Code stability and repeatability
By adding dbt Cloud to the stack, Code42’s team improved the consistency and stability of their data. Armed with observability tools—such as scheduling, logging and alerting—the team could spend less time on the maintenance of their data infrastructure.
“I no longer needed to worry about ‘When was this table last refreshed?’” shared Josh. “I could go look in my dbt runs and see.”
The issue of metric discrepancy from repeating the same SQL queries for different views was also resolved:
“Before, I had to copy and paste the same code into whole new queries. Now I could use the same views for product, sales, and customer success—an immense time saver.”
With these changes, the team could instead use their time to deliver more value:
“By focusing less on maintenance, we decrease mental load and increase our mental capacity,” explained Josh. “The team can focus on what they love and we can all be more productive.”
Insights for reducing churn and increasing expansion
With increased time and capacity, Code42’s data team built more dashboards with a direct impact on the company’s bottom line. As a SaaS business, their “life and breath” lies in understanding user engagement in-product:
“We built dashboards that identified patterns and recommended corresponding tactics to the sales and customer success teams,” said Josh. “For example, we predict customers likely to churn and those primed for expansion.”
“It took us multiple iterations and data products for us to build these sophisticated dashboards,” said Josh. “We need to schedule multiple runs from different data sources in a designated order, join the outputs, and define the metrics. That is not something that’d be possible without dbt’s data development framework.“
Today, this is the product usage data that Code42’s product management team relies on to shape their roadmap.
Next for Code42: semantic layer and model contracts
Standardizing metrics with the dbt Semantic Layer
Post successful migration to dbt Cloud, Code42’s data team is now exploring more capabilities, like the dbt Semantic Layer, to help the data team predict what’s happening with leads:
“We’re starting to leverage metrics in machine learning and it’s all starting to come together,” said Josh. “We want to predict the win probability of a certain outcome and, then, use standardized metrics around marketing and sales to help inform the ML model.”
With this approach, the data team would deepen its direct impact on revenue.
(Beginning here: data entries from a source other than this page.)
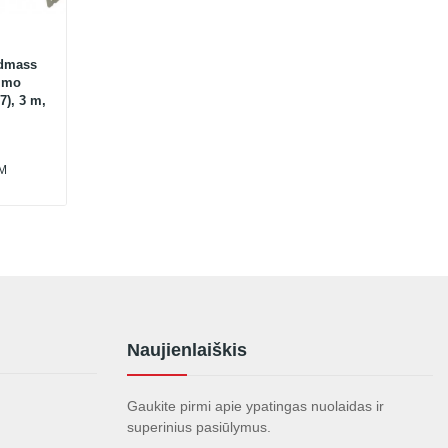
ndmass
imo
7), 3 m,
VM
Naujienlaiškis
Gaukite pirmi apie ypatingas nuolaidas ir
superinius pasiūlymus.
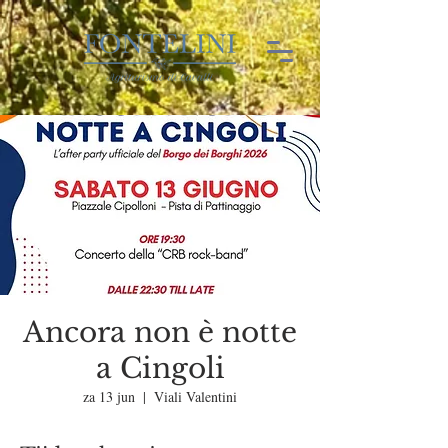
Ancora non è notte
a Cingoli
za 13 jun
  |  
Viali Valentini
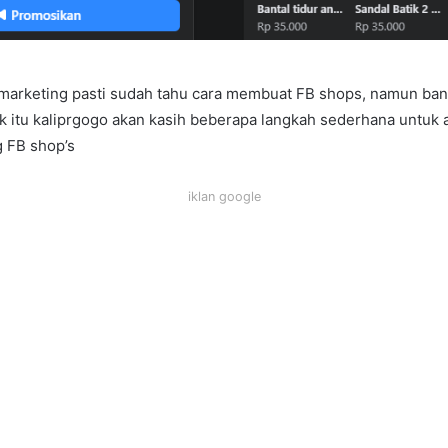
 marketing pasti sudah tahu cara membuat FB shops, namun ban
k itu kaliprgogo akan kasih beberapa langkah sederhana untuk
g FB shop’s
iklan google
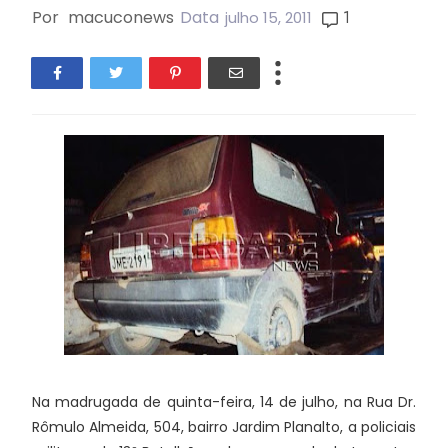
Por
macuconews
Data
1
julho 15, 2011
Na madrugada de quinta-feira, 14 de julho, na Rua Dr.
Rômulo Almeida, 504, bairro Jardim Planalto, a policiais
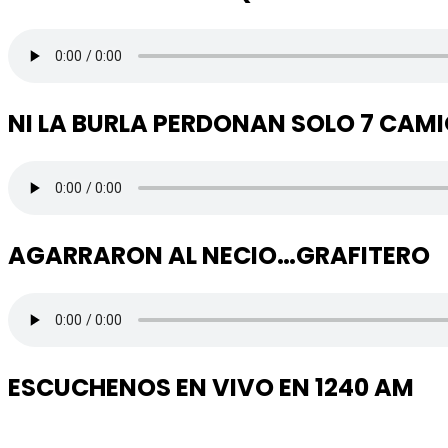
NI LA BURLA PERDONAN SOLO 7 CAM
AGARRARON AL NECIO…GRAFITERO
ESCUCHENOS EN VIVO EN 1240 AM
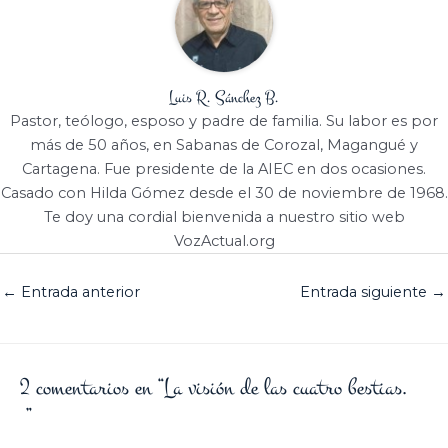
Luis R. Sánchez B.
Pastor, teólogo, esposo y padre de familia. Su labor es por
más de 50 años, en Sabanas de Corozal, Magangué y
Cartagena. Fue presidente de la AIEC en dos ocasiones.
Casado con Hilda Gómez desde el 30 de noviembre de 1968.
Te doy una cordial bienvenida a nuestro sitio web
VozActual.org
←
Entrada anterior
Entrada siguiente
→
2 comentarios en “La visión de las cuatro bestias.
”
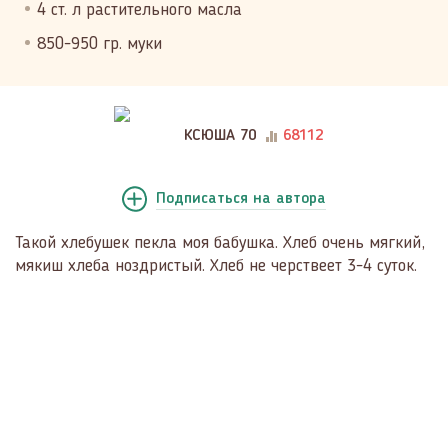
4 ст. л растительного масла
850-950 гр. муки
КСЮША 70
68112
Подписаться
на автора
Такой хлебушек пекла моя бабушка. Хлеб очень мягкий,
мякиш хлеба ноздристый. Хлеб не черствеет 3-4 суток.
Leveraging model contracts for governed data
dbt Cloud enables developers to define a set of upfront “guarantees” that define the shape of your model, called “contracts”. This allows for further governance, by identifying whether a model’s transformation produces a dataset matching up with its contract. Code42 wants to explore this functionality to make it easier and safer to leverage shared models.
“Our centralized team manages many models, each with different contexts. If we can define a contract once, I can free my future self from having to remember the logic the next time I use that model. I’m guaranteed to build a better data product with less effort via CI/CD and contract enforcement.”
Advancing revenue use cases
The combination of a semantic layer, model contracts, and multi-project querying will enable the team to split their work into contexts—effectively defining data services so the team can deliver insights just-in-time for highly actionable, revenue-impacting metrics such as product usage and engagement data. “We believe we can improve our sales funnel by increasing data velocity,” explained Josh. “There are a number of sales dashboards that are not real-time today. We’ve begun to test how to decrease delivery time, and it’s already working really well.”